Minha primeira reação ao visitar Londres recentemente teve a ver com as livrarias. Onde elas foram parar?
Uma das minhas mais antigas e queridas lembranças da cidade tinha a ver com isso. Quando conheci a capital inglesa, no início dos anos 80, eu tinha a sensação de que não conseguia atravessar uma quadra da cidade sem ser seduzido por uma vitrine cheia de livros.
A oferta de lançamentos que via era muito maior do que a que eu conhecia aqui no Brasil, sem falar na demora com que novidades literárias por lá chegavam em tradução —ou mesmo em exemplares importados.
Londres, em 1980, era para mim o paraíso dos livros e discos, ainda em vinil. Naturalmente, o desaparecimento das grandes lojas de som, HMV, Virgin e mesmo a Tower Records, majestosa em Picadilly, me pareceu menos drástico.
Mas os livros? Será que todos migraram para as lojas virtuais na Inglaterra? Ou os custos de manter um negócio que ainda vende tal preciosidade não valem mais a pena?
Ao mesmo tempo em que ponderava sobre isso, comecei a perceber outras diferenças na cidade. Tinha mais alguma coisa que estava me incomodando. Ou algumas coisas.
Eu havia passado pela cidade em 2022, rapidamente, para uma reportagem, mas não ia lá a passeio desde antes da pandemia.

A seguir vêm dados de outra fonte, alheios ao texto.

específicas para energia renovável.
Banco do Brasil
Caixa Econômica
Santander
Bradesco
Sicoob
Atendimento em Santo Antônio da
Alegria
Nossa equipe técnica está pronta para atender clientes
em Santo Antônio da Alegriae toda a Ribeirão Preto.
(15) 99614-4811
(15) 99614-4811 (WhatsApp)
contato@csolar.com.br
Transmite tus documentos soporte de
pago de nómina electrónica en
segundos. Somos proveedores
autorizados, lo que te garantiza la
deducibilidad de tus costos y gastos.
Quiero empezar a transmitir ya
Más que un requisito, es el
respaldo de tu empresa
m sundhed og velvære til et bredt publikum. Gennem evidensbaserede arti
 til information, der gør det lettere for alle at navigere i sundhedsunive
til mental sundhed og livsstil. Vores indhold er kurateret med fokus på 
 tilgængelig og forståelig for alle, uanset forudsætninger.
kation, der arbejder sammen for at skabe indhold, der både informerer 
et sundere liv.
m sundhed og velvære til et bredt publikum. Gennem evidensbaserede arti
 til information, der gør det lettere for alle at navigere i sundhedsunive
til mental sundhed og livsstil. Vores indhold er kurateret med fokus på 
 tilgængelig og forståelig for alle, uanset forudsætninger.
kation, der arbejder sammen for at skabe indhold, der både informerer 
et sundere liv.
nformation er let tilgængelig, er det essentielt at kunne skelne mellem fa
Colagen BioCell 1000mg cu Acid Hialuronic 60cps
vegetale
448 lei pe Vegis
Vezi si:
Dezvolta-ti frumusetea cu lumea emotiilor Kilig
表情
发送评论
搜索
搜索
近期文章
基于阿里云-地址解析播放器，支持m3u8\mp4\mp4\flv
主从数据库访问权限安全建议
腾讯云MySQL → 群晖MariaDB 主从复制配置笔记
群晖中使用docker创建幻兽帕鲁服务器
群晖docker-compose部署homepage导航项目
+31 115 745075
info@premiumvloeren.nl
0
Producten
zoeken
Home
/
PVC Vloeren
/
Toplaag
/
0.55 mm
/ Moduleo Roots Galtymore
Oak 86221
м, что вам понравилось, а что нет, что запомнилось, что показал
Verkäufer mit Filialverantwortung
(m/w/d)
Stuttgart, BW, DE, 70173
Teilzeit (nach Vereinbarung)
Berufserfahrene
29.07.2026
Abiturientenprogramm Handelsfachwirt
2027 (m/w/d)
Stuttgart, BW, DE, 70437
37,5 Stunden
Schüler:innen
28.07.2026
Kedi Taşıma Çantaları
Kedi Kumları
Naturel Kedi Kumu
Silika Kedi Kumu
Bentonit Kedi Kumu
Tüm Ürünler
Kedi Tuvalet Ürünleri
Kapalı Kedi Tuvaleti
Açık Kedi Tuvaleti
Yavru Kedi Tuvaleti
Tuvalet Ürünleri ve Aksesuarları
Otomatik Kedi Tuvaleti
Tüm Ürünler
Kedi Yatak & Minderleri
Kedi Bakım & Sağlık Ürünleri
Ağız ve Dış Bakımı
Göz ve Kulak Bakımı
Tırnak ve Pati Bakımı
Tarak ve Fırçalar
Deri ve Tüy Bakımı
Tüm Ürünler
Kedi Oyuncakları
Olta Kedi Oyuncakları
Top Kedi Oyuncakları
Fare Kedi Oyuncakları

Tinha algo pelas ruas que não estava batendo, para além do sumiço das livrarias.
A temporada que passei lá, logo depois do Natal, quando as lojas liquidam seus estoques, talvez tenha contribuído para essa sensação. Eram, sem exagero, milhares de pessoas para driblar todos os dias nas calçadas do centro de Londres.
Mas mesmo esse centro desta vez me parecia de alguma maneira descaracterizado —e não estou nem levando em conta os tuk-tuks com neon de onde caixas de som estridentes me insultavam com as mesmas músicas natalinas. Tudo parecia fora da ordem, como diria Caetano Veloso.
Foi lembrar dele e imediatamente puxar na memória outra música do artista que lá, exilado, tanto se inspirou. Aquele primeiro verso de “London London” tinha a ver exatamente com o que eu sentia.
“Estou vagando em círculos sem ter para onde ir.” Inesperadamente, isso fazia mais sentido para mim hoje do que em 1980. Depois de já ter vivido tantas coisas em Londres, tantas músicas, tantos amores, tantas entrevistas, tantos sorrisos, era como se eu finalmente encarasse a cidade de frente.
E o que eu vi me confundiu. Nem o frescor das primeiras descobertas nem as missões das viagens dos últimos anos. A Londres que estava ali me confundindo, me exaurindo, era como uma esfinge me propondo um novo enigma. E eu não estava conseguindo decifrá-lo.
Talvez eu não me encaixasse mais ali. Talvez Londres não quisesse mais me seduzir. Ou apenas quisesse me provocar perguntando: “Onde está a curiosidade do garoto que quarenta e tantos anos atrás se achava o dono da Circle Line?”.
Pensei em responder com outra provocação: “Aquele garoto foi procurar livrarias em outra cidade”. Mas achei melhor seguir calado com meus pensamentos por Convent Garden antes que a cidade resolvesse me devorar.